_Action item_: Whatever appears in the records apart from pictures must be reproduced exactly.

***** Listed entries

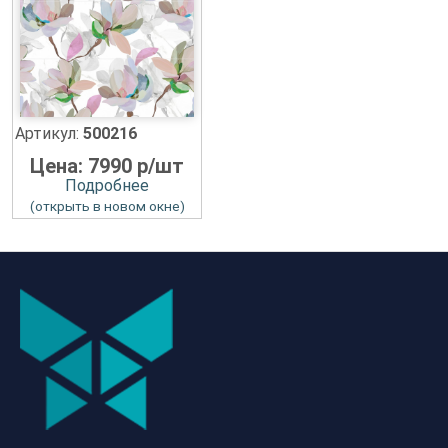
Артикул:
500216
Цена: 7990 р/шт
Подробнее
(открыть в новом окне)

**********

_Result of this exercise_:
Артикул:
500216
Цена: 7990 р/шт
Подробнее
(открыть в новом окне)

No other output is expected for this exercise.